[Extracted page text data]
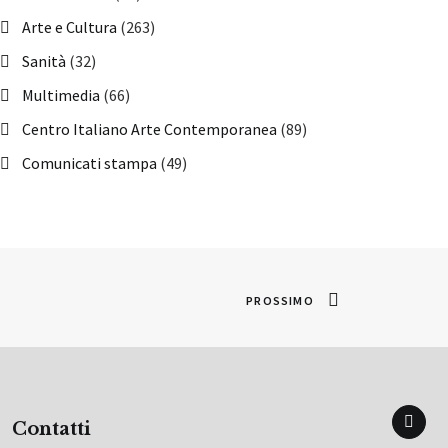
Arte e Cultura
(263)
Sanità
(32)
Multimedia
(66)
Centro Italiano Arte Contemporanea
(89)
Comunicati stampa
(49)
PROSSIMO
Contatti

## [Exercise brief]
All of the data above must be printed exactly, minus its pictures.

## [Completed task]
Arte e Cultura
(263)
Sanità
(32)
Multimedia
(66)
Centro Italiano Arte Contemporanea
(89)
Comunicati stampa
(49)
PROSSIMO
Contatti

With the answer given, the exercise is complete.